_WHAT IS EXPECTED_
Return each line below holding the string "camera".

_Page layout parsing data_
= = = = =
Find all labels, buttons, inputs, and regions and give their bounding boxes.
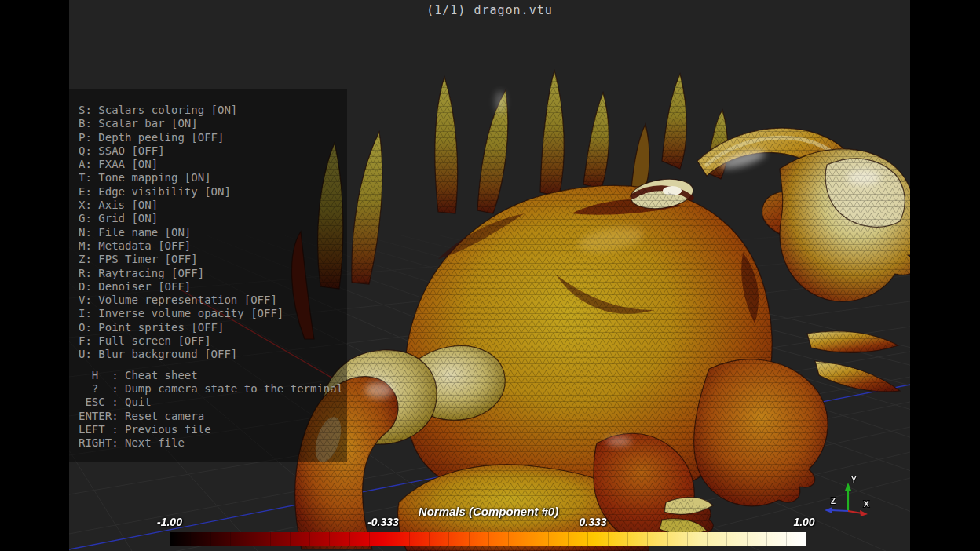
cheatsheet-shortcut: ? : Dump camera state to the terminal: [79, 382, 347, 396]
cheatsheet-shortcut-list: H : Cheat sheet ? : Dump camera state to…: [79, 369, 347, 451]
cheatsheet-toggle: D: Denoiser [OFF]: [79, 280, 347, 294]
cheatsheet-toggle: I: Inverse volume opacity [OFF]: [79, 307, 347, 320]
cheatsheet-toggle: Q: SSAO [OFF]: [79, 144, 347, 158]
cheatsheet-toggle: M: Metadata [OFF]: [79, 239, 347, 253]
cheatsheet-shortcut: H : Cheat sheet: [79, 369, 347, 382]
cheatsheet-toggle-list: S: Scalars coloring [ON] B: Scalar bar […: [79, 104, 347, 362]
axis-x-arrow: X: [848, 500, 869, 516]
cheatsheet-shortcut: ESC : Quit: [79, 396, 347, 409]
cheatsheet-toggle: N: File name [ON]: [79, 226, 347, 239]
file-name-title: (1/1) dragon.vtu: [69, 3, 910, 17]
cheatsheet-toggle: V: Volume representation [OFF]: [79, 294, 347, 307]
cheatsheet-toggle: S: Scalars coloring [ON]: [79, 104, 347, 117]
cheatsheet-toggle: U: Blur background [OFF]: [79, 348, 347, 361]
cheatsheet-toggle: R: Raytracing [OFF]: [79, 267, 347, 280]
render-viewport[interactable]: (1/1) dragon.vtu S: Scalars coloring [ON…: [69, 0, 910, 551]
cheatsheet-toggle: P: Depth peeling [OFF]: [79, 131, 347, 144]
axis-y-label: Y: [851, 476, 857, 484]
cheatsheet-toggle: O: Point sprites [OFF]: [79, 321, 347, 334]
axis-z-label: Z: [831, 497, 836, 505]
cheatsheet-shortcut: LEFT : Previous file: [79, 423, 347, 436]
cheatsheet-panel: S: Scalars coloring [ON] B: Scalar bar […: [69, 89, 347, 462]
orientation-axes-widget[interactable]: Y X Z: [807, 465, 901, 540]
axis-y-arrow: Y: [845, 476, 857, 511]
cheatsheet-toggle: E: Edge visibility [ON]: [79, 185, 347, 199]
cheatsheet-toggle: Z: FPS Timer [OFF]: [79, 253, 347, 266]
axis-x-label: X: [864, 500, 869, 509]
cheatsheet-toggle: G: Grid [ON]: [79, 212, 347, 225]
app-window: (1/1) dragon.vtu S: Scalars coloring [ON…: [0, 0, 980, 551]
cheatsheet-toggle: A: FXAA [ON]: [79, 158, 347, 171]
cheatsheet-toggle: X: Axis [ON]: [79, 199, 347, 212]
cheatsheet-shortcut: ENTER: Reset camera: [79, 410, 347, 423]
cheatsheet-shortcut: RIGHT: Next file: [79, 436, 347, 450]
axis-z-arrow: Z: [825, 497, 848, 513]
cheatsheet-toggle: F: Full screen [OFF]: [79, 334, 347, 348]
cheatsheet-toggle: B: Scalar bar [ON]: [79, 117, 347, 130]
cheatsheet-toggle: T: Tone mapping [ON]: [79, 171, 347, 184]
= = = = =
_ANSWER TO THIS TASK_
cheatsheet-shortcut: ? : Dump camera state to the terminal: [79, 382, 347, 396]
cheatsheet-shortcut-list: H : Cheat sheet ? : Dump camera state to…: [79, 369, 347, 451]
cheatsheet-shortcut: ENTER: Reset camera: [79, 410, 347, 423]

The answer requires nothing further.